Stanford’s Ledecky had her most impressive performance at the Tokyo Games on Wednesday night in a dramatic anchor leg in the 4X200-meter freestyle to lead the Americans to a silver medal.

The U.S. quartet went under the world record but still was 0.40 of a second behind gold medalist China, which scored a surprising victory in 7 minutes 40.33 seconds. Pre-race favorite Australia was third in 7:41.29 as 200 free winner Ariarne Titmus didn’t give her team a big enough lead in the opening leg.

Ledecky, swimming an ambitious five-race program in Tokyo, started the final leg in third place behind Australia. But almost as soon as Cal’s Katie McLaughlin hit the wall with a strong swim, Ledecky came out charging. Ledecky never let up in chasing down the favorites while closing on the Chinese a day after finishing fifth in the 200 free.

“I wasn’t as nervous maybe and just knew I was gonna let it go and go for it each lap of that race,” she told reporters.

Although coaches have told Ledecky to hold something back in the two-lap leg, the swim star felt she had enough experience to swim in the way she wanted.

“Even when I try to hold back that first 100, it’s still really fast and I can still come home so I just kind of let it go and just race,” she said.

Ledecky won the 1,500 freestyle on Tuesday and got a silver medal in the 400 free on Sunday. She now has nine career medals in three Olympics with the 800 freestyle still to come.

The U.S. relay team culminated a big day for American swimming.

Incoming Stanford freshman Regan Smith and Hali Flickinger broke the longest U.S. medal drought in any swimming event by taking the silver and bronze medals in the women’s 200-meters butterfly.

The last medalist in the race was Stanford’s Misty Hyman in 2000 who won the gold in one of the biggest upsets in Olympic swimming history. The Americans hadn’t won two medals in the fly since 1972.

Smith finished in 2:05.30, 1.44 behind China’s Zhang Yufei, who set an Olympic record. Flickinger hit the wall in 2:05.65.

Team USA’s Caeleb Dressel reacts after winning the gold medal in the Men’s 100m Freestyle Final on day six of the Tokyo 2020 Olympic Games at Tokyo Aquatics Centre on July 29, 2021, in Tokyo, Japan. (Alexander Hassenstein/Getty Images) 

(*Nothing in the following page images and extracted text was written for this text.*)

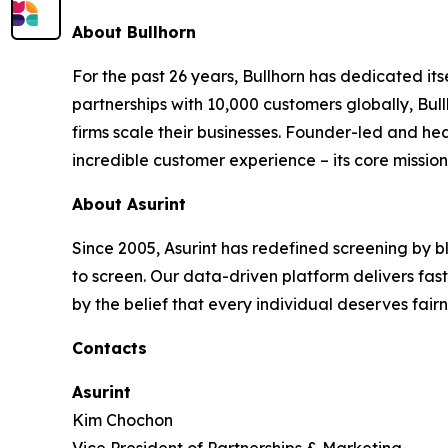
About Bullhorn
For the past 26 years, Bullhorn has dedicated its
partnerships with 10,000 customers globally, Bul
firms scale their businesses. Founder-led and he
incredible customer experience – its core mission.
About Asurint
Since 2005, Asurint has redefined screening by 
to screen. Our data-driven platform delivers faster,
by the belief that every individual deserves fair
Contacts
Asurint
Kim Chochon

Caeleb Dressel set an Olympic record with a time of 47.08 seconds to edge Australia’s Kyle Chamlers by 0.06 seconds for the gold medal in the 100 freestyle. Kliment Kolesnikov of Russian was third in 47.44.

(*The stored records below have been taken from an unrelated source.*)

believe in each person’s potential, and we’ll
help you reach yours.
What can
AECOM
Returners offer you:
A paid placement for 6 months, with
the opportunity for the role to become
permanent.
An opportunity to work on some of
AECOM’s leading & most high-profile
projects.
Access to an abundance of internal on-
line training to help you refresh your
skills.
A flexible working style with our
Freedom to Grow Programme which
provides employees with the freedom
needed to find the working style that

The United States won its 15th gold medal in the sprint, the first since Cal’s Nathan Adrian in the London Games in 2012. Adrian also finished third at the Rio Games in 2016.

“I thought I executed my race plan perfectly,” Dressel said. “I couldn’t change anything.”

The Americans also won a gold medal in the first-ever 800 freestyle behind Bobby Finke’s final leg push. Finke’s final 50 meters propelled him past Italy’s Gregorio Paltrinieri by 0.24 seconds with a time of 7:41.87.

“I noticed like 10 meters off I was catching a little bit of ground, and that’s the only motivation I needed to try and pass and get my hand on the wall,” Finke told reporters.

The victory was the first in a distance race for a U.S.  male swimmer since the Los Angeles Games in 1984.